Quick resale on Paddington's priciest property, the converted Windsor Castle Hotel

Quick resale on Paddington's priciest property, the converted Windsor Castle Hotel
Staff ReporterApril 25, 2016

Hotelier Ben May and his wife Lucy have achieved a quick resale on Paddington's priciest property, the converted Windsor Castle Hotel.

It has been bought for around the same $11.85 million price they paid last October.

Listed through McGrath agents William Manning and Ben Collier, the May's will settle instead into their $12 million Point Piper home which is closer to schools.

The new owners of the Windsor Castle Hotel are Goldmans Sachs executive director David Nolan and his wife Anita.

The Nolan's had previously owned on Windsor Street, ducking out of Paddington in 1997 when they sold their terrace for $1.05 million having been there for three years. 

Designed by X.PACE, their new home has 770sqm of internal living space along with 250sqm of Annie Wilkes designed garden with pool.

Behind its castellated heritage facade, all five bedrooms have a balcony overlooking the courtyard.

There's an internal lift to the top floor parent's retreat which has its own dressing room, ensuite, sitting room and terrace.
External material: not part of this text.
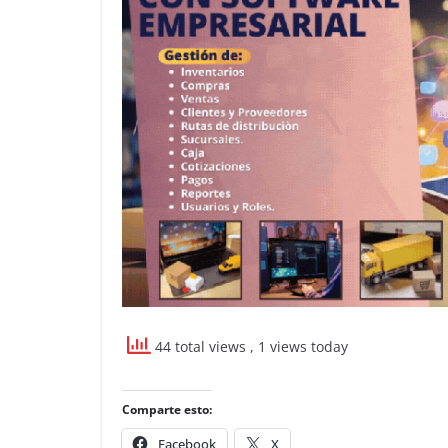
44 total views
, 1 views today
Comparte esto:
Facebook
X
Originally built in the late 1880's by Heinrich Dorhauer, who also built the Four in Hand Hotel, the hotel had previously been converted by restauranteur Peter Polovin and interior designer wife Rita Polovin.
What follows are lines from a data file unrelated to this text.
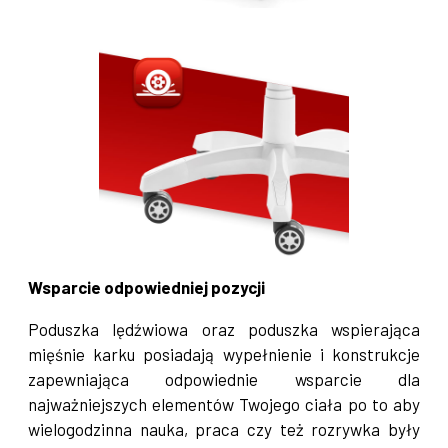
Wsparcie odpowiedniej pozycji
Poduszka lędźwiowa oraz poduszka wspierająca
mięśnie karku posiadają wypełnienie i konstrukcje
zapewniająca odpowiednie wsparcie dla
najważniejszych elementów Twojego ciała po to aby
wielogodzinna nauka, praca czy też rozrywka były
The couple paid $4.3 million for the landmark property in 2009 and listed the home in 2012 for $5.5 million just with the DA approval.

When the home didn't sell they undertook a full scale rebuild and secured the $11.85 million sale.

May's purchase claimed the Paddington price record with second place going to the tech billionaire Mike Cannon Brookes and his wife, Annie who sold their Hargrave Street home for around $10.5 million in October.

The couple paid $7.3 million for the five bedder with heated indoor pool which was formerly the historic Myers Store circa 1907.

Paddington first broke the $1 million mark in 1988 on Glenview Street, quickly followed by then merchant banker Malcolm Turnbull and wife Lucy securing the first $2 million sale at historic Alster House.